November 16, 2017
WASHINGTON, D.C. – In response to input from leaders of the forest products industry at the October U.S. Senate Energy and Natural Resources Committee field hearing at Robbins Lumber in Searsmont, U.S. Senator Angus King (I-Maine) today introduced the Combined Heat and Power (CHP) Support Act, legislation that would help sustain and strengthen rural industries and create jobs by reauthorizing the CHP technical assistance partnership (TAP), which sunset in September of this year. The bill would also provide funding for the CHP TAP program for the next five years. CHP technology can efficiently leverage byproducts of the forest industry and turn them into added value for local economies, which would diversify energy options for rural industries, increase markets for forest products residuals, and maximize use of Maine’s natural resources.

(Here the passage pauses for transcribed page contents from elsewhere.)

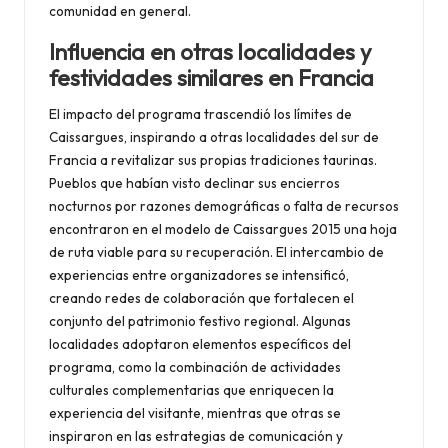
comunidad en general.
Influencia en otras localidades y
festividades similares en Francia
El impacto del programa trascendió los límites de
Caissargues, inspirando a otras localidades del sur de
Francia a revitalizar sus propias tradiciones taurinas.
Pueblos que habían visto declinar sus encierros
nocturnos por razones demográficas o falta de recursos
encontraron en el modelo de Caissargues 2015 una hoja
de ruta viable para su recuperación. El intercambio de
experiencias entre organizadores se intensificó,
creando redes de colaboración que fortalecen el
conjunto del patrimonio festivo regional. Algunas
localidades adoptaron elementos específicos del
programa, como la combinación de actividades
culturales complementarias que enriquecen la
experiencia del visitante, mientras que otras se
inspiraron en las estrategias de comunicación y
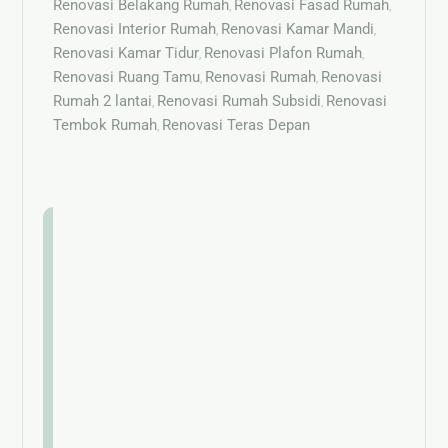
Renovasi Belakang Rumah
Renovasi Fasad Rumah
,
,
Renovasi Interior Rumah
Renovasi Kamar Mandi
,
,
Renovasi Kamar Tidur
Renovasi Plafon Rumah
,
,
Renovasi Ruang Tamu
Renovasi Rumah
Renovasi
,
,
Rumah 2 lantai
Renovasi Rumah Subsidi
Renovasi
,
,
Tembok Rumah
Renovasi Teras Depan
,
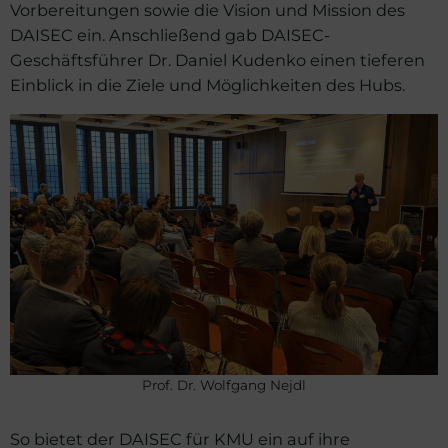
Vorbereitungen sowie die Vision und Mission des
DAISEC ein. Anschließend gab DAISEC-
Geschäftsführer Dr. Daniel Kudenko einen tieferen
Einblick in die Ziele und Möglichkeiten des Hubs.
Prof. Dr. Wolfgang Nejdl
So bietet der DAISEC für KMU ein auf ihre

“In Maine and throughout the country, lowering energy costs is essential to supporting rural industry and fostering job creation,” Senator King said. “At Robbins Lumber in October, the Energy and Natural Resources Committee, industry stakeholders, and representatives from the Department of Energy were able to see firsthand how innovative approaches to controlling energy costs can be good for business, and good for the health and vibrancy of the surrounding community. Maine sits on a goldmine of fiber, and by offering an array of strategies to Maine businesses, we can better manage energy usage and ensure our forest products sector is leveraging every inch of the tree – from stump to stem.”
“As we look to diversify and restore markets for full utilization of our forest resources, wood energy is an extremely important opportunity for Maine’s loggers and truckers,” Dana Doran, Executive Director, Professional Logging Contractors of Maine. “The DOE Technical Assistance program can provide important tools to assist Maine in expanding market opportunities for wood energy to make Maine more energy independent.”
"Enabling biomass power facilities to sell the heat produced in generating electricity is the next frontier for our industry," said Bob Cleaves, president and CEO of Biomass Power Association. "We thank Senator King for fighting for this funding, which will go toward helping biomass facilities do the necessary upgrades to sell heat. This could boost not only biomass facilities, which face stiff competition in current power markets, but also the larger forest products industry in Maine and around the country."
“The Alliance for Industrial Efficiency applauds Senator King for his leadership in introducing legislation to authorize the Department of Energy’s Combined Heat and Power Technical Partnership Program (“CHP TAPs”),” said Jennifer Kefer, Exeuctive Director of the Alliance for Industrial Efficiency. “The CHP TAPs and the supporting efforts of the DOE Advanced Manufacturing Office’s Technical Assistance Partnerships save consumers money, increase economic competitiveness, strengthen our nation’s energy security, and reduce harmful emissions through the use of CHP. By authorizing the continuation of the CHP TAPs, Senator King will help manufacturers, universities, and institutions save money, reduce their energy use, increase their reliability in the face of extreme weather events that may compromise the grid, and lower their emissions.”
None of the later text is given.